__Activity__. Every record below should be copied exactly, with the pictures left out.

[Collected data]
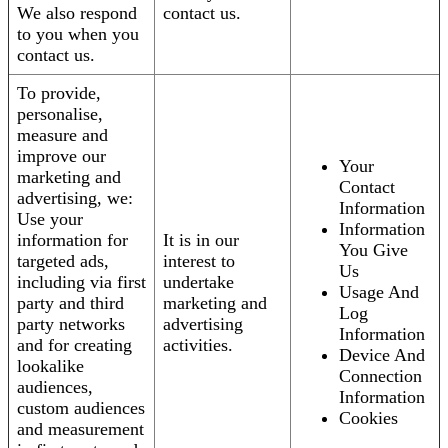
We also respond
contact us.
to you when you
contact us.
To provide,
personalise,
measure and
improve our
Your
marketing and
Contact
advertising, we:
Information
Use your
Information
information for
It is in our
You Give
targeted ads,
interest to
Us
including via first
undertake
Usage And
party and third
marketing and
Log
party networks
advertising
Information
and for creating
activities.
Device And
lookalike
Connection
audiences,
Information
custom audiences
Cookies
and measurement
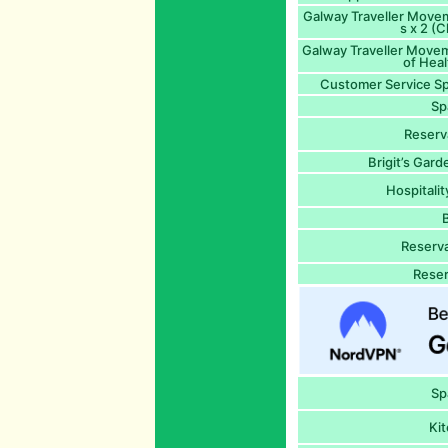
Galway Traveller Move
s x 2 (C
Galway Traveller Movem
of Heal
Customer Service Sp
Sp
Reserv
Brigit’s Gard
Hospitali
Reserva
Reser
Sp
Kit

__Answer section__.
We also respond
contact us.
to you when you
contact us.
To provide,
personalise,
measure and
improve our
Your
marketing and
Contact
advertising, we:
Information
Use your
Information
information for
It is in our
You Give
targeted ads,
interest to
Us
including via first
undertake
Usage And
party and third
marketing and
Log
party networks
advertising
Information
and for creating
activities.
Device And
lookalike
Connection
audiences,
Information
custom audiences
Cookies
and measurement
Galway Traveller Move
s x 2 (C
Galway Traveller Movem
of Heal
Customer Service Sp
Sp
Reserv
Brigit’s Gard
Hospitali
Reserva
Reser
Sp
Kit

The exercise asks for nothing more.